Bessere Bürgerbeteiligung durch Losverfahren

Um die Bandbreite der Bevölkerung bei der Mitwirkung an zentralen Themen zu erweitern, haben sich zunehmend Formate als vielversprechend erwiesen, bei denen die Beteiligten an Entscheidungen unter den Einwohner*innen ausgelost werden. Deshalb haben die Rheinbacher Grünen für die nächste Sitzung des Stadtrates beantragt, sich auf den Weg zu machen, auch für die Glasstadt ein solches Format passgenau zu entwickeln.
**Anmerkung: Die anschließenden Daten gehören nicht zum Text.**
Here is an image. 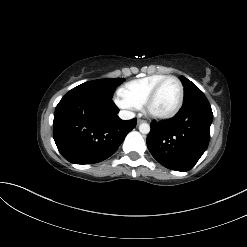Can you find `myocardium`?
I'll use <instances>...</instances> for the list:
<instances>
[{
    "mask_svg": "<svg viewBox=\"0 0 247 247\" xmlns=\"http://www.w3.org/2000/svg\"><path fill=\"white\" fill-rule=\"evenodd\" d=\"M175 80L177 82V84L179 85V100L178 103L176 105V107L169 113L167 114H155L152 113L150 111V105L153 102V100L155 99L157 93L159 92L160 88L163 86V84L168 81V80ZM184 103V86L181 82V80L173 75H167L166 77H164L162 80H160L155 86L154 88L150 91V93L148 94V96L146 97L144 104H143V110L144 112L150 116L153 119L156 120H168L173 118L174 116H176L179 111L181 110L182 106Z\"/></svg>",
    "mask_w": 247,
    "mask_h": 247,
    "instance_id": "1",
    "label": "myocardium"
}]
</instances>
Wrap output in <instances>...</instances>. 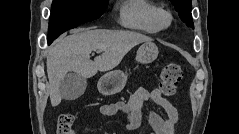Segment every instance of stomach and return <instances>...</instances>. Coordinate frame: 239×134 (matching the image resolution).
I'll return each mask as SVG.
<instances>
[{
  "label": "stomach",
  "instance_id": "0dacf381",
  "mask_svg": "<svg viewBox=\"0 0 239 134\" xmlns=\"http://www.w3.org/2000/svg\"><path fill=\"white\" fill-rule=\"evenodd\" d=\"M158 48L151 41L143 43L136 55V60L142 64L153 62L158 56ZM127 81V75L121 70H114L103 75L98 81V89L104 95H113L122 90Z\"/></svg>",
  "mask_w": 239,
  "mask_h": 134
}]
</instances>
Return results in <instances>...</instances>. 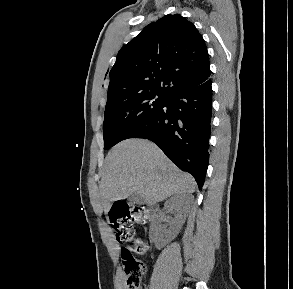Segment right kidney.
<instances>
[{"label":"right kidney","mask_w":293,"mask_h":289,"mask_svg":"<svg viewBox=\"0 0 293 289\" xmlns=\"http://www.w3.org/2000/svg\"><path fill=\"white\" fill-rule=\"evenodd\" d=\"M173 209L175 210V217L170 223L169 231H167L170 238H174L178 234L186 219V211L180 195L172 196L165 202L164 210L170 212Z\"/></svg>","instance_id":"ca27d5eb"}]
</instances>
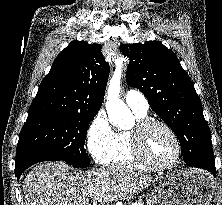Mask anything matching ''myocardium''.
Wrapping results in <instances>:
<instances>
[{
    "instance_id": "f54148a6",
    "label": "myocardium",
    "mask_w": 222,
    "mask_h": 205,
    "mask_svg": "<svg viewBox=\"0 0 222 205\" xmlns=\"http://www.w3.org/2000/svg\"><path fill=\"white\" fill-rule=\"evenodd\" d=\"M163 128L173 139L176 152L174 159L168 164H159L153 161L147 154L144 147V137L146 132L152 127ZM130 136L132 140V146L135 156L142 163L154 170L167 171L173 169L179 163L182 154V148L180 140L176 132L167 123L157 119L144 118L139 120L136 125L130 130Z\"/></svg>"
}]
</instances>
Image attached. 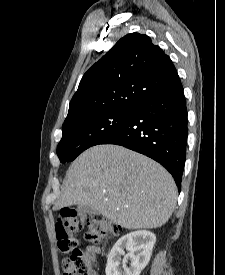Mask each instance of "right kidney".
<instances>
[{
  "mask_svg": "<svg viewBox=\"0 0 225 275\" xmlns=\"http://www.w3.org/2000/svg\"><path fill=\"white\" fill-rule=\"evenodd\" d=\"M155 242L156 236L147 230H138L122 236L108 255L106 275H140L150 260ZM125 249L129 251L127 254ZM128 259L131 260L129 267L126 266Z\"/></svg>",
  "mask_w": 225,
  "mask_h": 275,
  "instance_id": "right-kidney-1",
  "label": "right kidney"
}]
</instances>
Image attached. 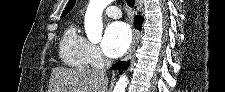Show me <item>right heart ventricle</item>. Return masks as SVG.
Instances as JSON below:
<instances>
[{
	"label": "right heart ventricle",
	"mask_w": 225,
	"mask_h": 92,
	"mask_svg": "<svg viewBox=\"0 0 225 92\" xmlns=\"http://www.w3.org/2000/svg\"><path fill=\"white\" fill-rule=\"evenodd\" d=\"M89 42L78 32L76 24H70L64 31L59 53L62 61L75 68L87 65Z\"/></svg>",
	"instance_id": "right-heart-ventricle-1"
}]
</instances>
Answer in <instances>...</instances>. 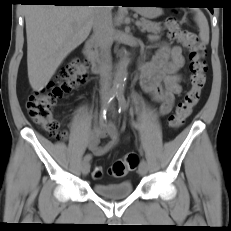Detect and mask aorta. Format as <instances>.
<instances>
[{"mask_svg":"<svg viewBox=\"0 0 231 231\" xmlns=\"http://www.w3.org/2000/svg\"><path fill=\"white\" fill-rule=\"evenodd\" d=\"M127 65H128V60L123 59L119 65V68L117 70V73L114 78V88L117 91H122L124 89V83L127 78Z\"/></svg>","mask_w":231,"mask_h":231,"instance_id":"aorta-1","label":"aorta"}]
</instances>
Zunächst soll hierzu ein*e Expert*in in die politischen Gremien eingeladen werden sowie der Auftrag an die Verwaltung ergehen, Details zu den Rahmenbedingungen zu klären. Auf Basis der Prüfergebnisse könnte der Stadtrat dann die Umsetzung eines Formats zur Beteiligung per Losverfahren beschließen.

„Durch eine ortsspezifische Variante eines solchen Beteiligungsformats kann unsere Stadt ihr Profil als einwohner*innen-freundliche Kommune schärfen“, betont der grüne Fraktionssprecher Joachim Schollmeyer. „Rheinbach hat etablierte Instrumente der Beteiligung. Aber Formate wie Infoveranstaltungen erreichen selten unsere Stadtgesellschaft in ihrer ganzen Breite – und bevorzugen die ‚Redegewandten‘“, ergänzt Tobias Hasenberg, der beruflich u. a. in der Politikdidaktik tätig ist. Beide haben den Antrag federführend erarbeitet. Das bekannteste Beispiel für ein Beteiligungsformat mit Losverfahren ist der 2019 bundesweit durchgeführte „Bürgerrat Demokratie“. Viel Aufmerksamkeit bekamen auch die Ergebnisse der irischen „Citizens’ Assembly“. Daneben gibt es lokale Formate, etwa in Frankfurt oder Vorarlberg. Stets dienen die gelosten Gremien nicht als Ersatz für Entscheidungsorgane, sondern als Möglichkeit, Einwohner*innen frühzeitig bei anstehenden konkreten Fragen oder Entscheidungen zu beteiligen. Der losbasierte Ansatz fördert eine lösungsorientierte Diskussion, kompromissbereite Atmosphäre sowie die Identifikation mit den Ergebnissen.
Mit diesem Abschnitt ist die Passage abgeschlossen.